빠른 실습을 위해 처음 2000개의 구절만 색인

In [9]:
# 기본적인 상수 정의config

nbits = 2   # encode each dimension with 2 bits
doc_maxlen = 300 # truncate passages at 300 tokens
experiment = 'ir_contest'

한국어 데이터에 대한 색인/검색

In [None]:
#checkpoint = 'colbert-ir/colbertv2.0'
checkpoint = 'hunkim/sentence-transformer-klue'
#checkpoint = "snunlp/KR-SBERT-V40K-klueNLI-augSTS"
#checkpoint = "google-bert/bert-base-multilingual-cased"
index_name = 'science_common_sense'

with Run().context(RunConfig(nranks = 1, experiment = experiment)):  # nranks specifies the number of GPUs to use
    config = ColBERTConfig(doc_maxlen = doc_maxlen, nbits = nbits, kmeans_niters = 4) # kmeans_niters specifies the number of iterations of k-means clustering; 4 is a good and fast default.
                                                                                # Consider larger numbers for small datasets.
    indexer = Indexer(checkpoint = checkpoint, config = config)
    indexer.index(name = index_name, collection = chunks_only_content, overwrite = True)

In [11]:
def search_docs(query, experiment, index_name, collection, k):
    with Run().context(RunConfig(experiment = experiment)):
        searcher = Searcher(index = index_name, collection = collection)

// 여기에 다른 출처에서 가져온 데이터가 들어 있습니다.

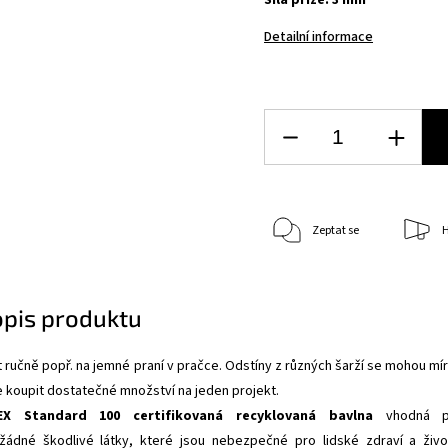
Síla příze: 3 mm
Detailní informace
Zeptat se
H
opis produktu
 ručně popř. na jemné praní v pračce. Odstíny z různých šarží se mohou mí
e koupit dostatečné množství na jeden projekt.
EX Standard 100 certifikovaná recyklovaná bavlna
vhodná p
žádné škodlivé látky, které jsou nebezpečné pro lidské zdraví a živo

    # Find the top-3 passages for this query
    results = searcher.search(query, k)
    
    ret = []

    # Print out the top-k retrieved passages
    for passage_id, passage_rank, passage_score in zip(*results):
        print(f"\t [{passage_rank}] \t\t {passage_score:.1f} \t\t {searcher.collection[passage_id]}")
        
        dic = {
            'score': passage_score,
            'passage_id': passage_id,
            'content': searcher.collection[passage_id],
        }
        ret.append(dic)
    
    return ret

In [None]:
ret = search_docs('나무의 분류에 대해 조사해 보기 위한 방법은?', experiment, index_name, chunks_only_content, 3)
print(ret)

## 3. Training TODO

LLM을 활용한 생성데이터로 ColBERT를 학습한 후 더 나은 성능의 모델을 활용하는 방법 실습

In [None]:
import random

triples_data = []
max_c_idx = len(chunks_only_content) - 1

for q_idx in range(len(qfcs_only_question)):
    # 관련 있는 문서 idx
    c_idx = qfcs[q_idx]['chunkOffset']

    # 관련 없는 문서 idx 결정
    while True:
        mc_idx = random.randint(0, max_c_idx)
        
        if (c_idx - 5) <= mc_idx and mc_idx <= (c_idx + 5): continue
        
        break

    triples_data.append(f'{q_idx}, {c_idx}, {mc_idx}')
    print(f"({q_idx}, {c_idx}, {mc_idx}) question: {qfcs_only_question[q_idx]}, relevance doc: {chunks_only_content[c_idx]}, not relevance doc: {chunks_only_content[mc_idx]}")

print(triples_data)

In [14]:
# ColBERT 학습을 위하여 학습 데이터를 파일에 저장
collection_file = 'collection.tsv'
query_file = 'query.tsv'
triples_file = 'triples'

with open(collection_file, 'w') as f:
  for i,item in enumerate(chunks_only_content):
    f.write(f'{i}\t{item}\n')

with open(query_file, 'w') as f:
  for i,item in enumerate(qfcs_only_question):
    f.write(f'{i}\t{item}\n')

with open(triples_file, 'w') as f:
  for i,item in enumerate(triples_data):
    f.write(f'[{item}]\n')

### 3.2 새로 만든 데이터로 모델 학습

In [None]:
from colbert.infra import Run, RunConfig, ColBERTConfig
from colbert import Trainer

if __name__=='__main__':
    with Run().context(RunConfig(nranks=1, experiment="training")):

        config = ColBERTConfig(
            bsize=24,
            root="./experiments",
        )

        trainer = Trainer(
            triples=triples_file,
            queries=query_file,
            collection=collection_file,
            config=config,
        )

        # Pretrained model을 한국어 기반 모델로 설정해 준다.
        checkpoint_path = trainer.train(checkpoint='hunkim/sentence-transformer-klue')
        #checkpoint_path = trainer.train(checkpoint="snunlp/KR-SBERT-V40K-klueNLI-augSTS")
        #checkpoint_path = trainer.train(checkpoint="google-bert/bert-base-multilingual-cased")
        #checkpoint_path = trainer.train()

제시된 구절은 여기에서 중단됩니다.